#### What is being asked:
Report every line in the records below that holds the word "time".

#### Items from a data source:
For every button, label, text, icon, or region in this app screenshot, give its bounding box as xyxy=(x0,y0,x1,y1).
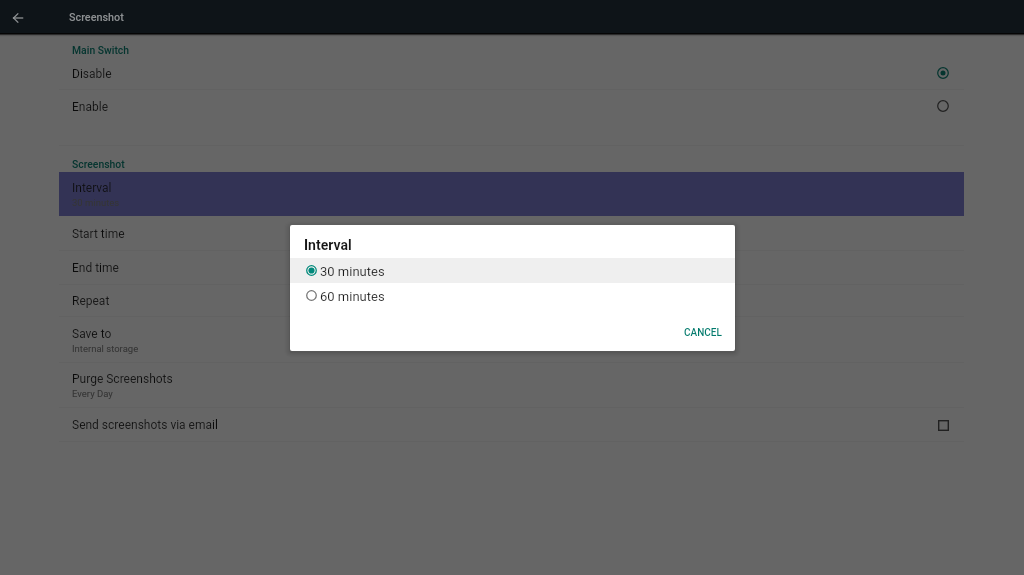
button[interactable]: 60 minutes xyxy=(290,283,735,308)
staticText: Send screenshots via email xyxy=(72,418,218,432)
staticText: Every Day xyxy=(72,388,113,399)
button[interactable]: Start time xyxy=(59,217,964,251)
staticText: Internal storage xyxy=(72,343,139,354)
button[interactable]: End time xyxy=(59,251,964,284)
staticText: Screenshot xyxy=(72,158,125,170)
button[interactable]: Save to xyxy=(59,317,964,363)
staticText: Interval xyxy=(72,181,112,195)
button[interactable]: Back xyxy=(4,4,31,31)
button[interactable]: Disable xyxy=(59,57,964,90)
button[interactable]: Enable xyxy=(59,90,964,123)
button[interactable]: 30 minutes xyxy=(290,258,735,283)
button[interactable]: Send screenshots via email xyxy=(59,408,964,441)
staticText: Interval xyxy=(304,237,352,253)
staticText: Repeat xyxy=(72,294,110,308)
staticText: CANCEL xyxy=(684,327,722,339)
staticText: End time xyxy=(72,261,119,275)
staticText: Main Switch xyxy=(72,44,130,56)
button[interactable]: Interval xyxy=(59,172,964,216)
staticText: Start time xyxy=(72,227,125,241)
staticText: Enable xyxy=(72,100,108,114)
button[interactable]: CANCEL xyxy=(675,322,731,344)
staticText: 30 minutes xyxy=(72,197,120,208)
staticText: Save to xyxy=(72,327,112,341)
button[interactable]: Purge Screenshots xyxy=(59,364,964,407)
staticText: 30 minutes xyxy=(320,264,385,279)
staticText: Disable xyxy=(72,67,112,81)
staticText: Screenshot xyxy=(69,11,124,24)
staticText: Purge Screenshots xyxy=(72,372,173,386)
button[interactable]: Repeat xyxy=(59,284,964,317)
staticText: 60 minutes xyxy=(320,289,385,304)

#### Finished task:
button[interactable]: Start time xyxy=(59,217,964,251)
button[interactable]: End time xyxy=(59,251,964,284)
staticText: End time xyxy=(72,261,119,275)
staticText: Start time xyxy=(72,227,125,241)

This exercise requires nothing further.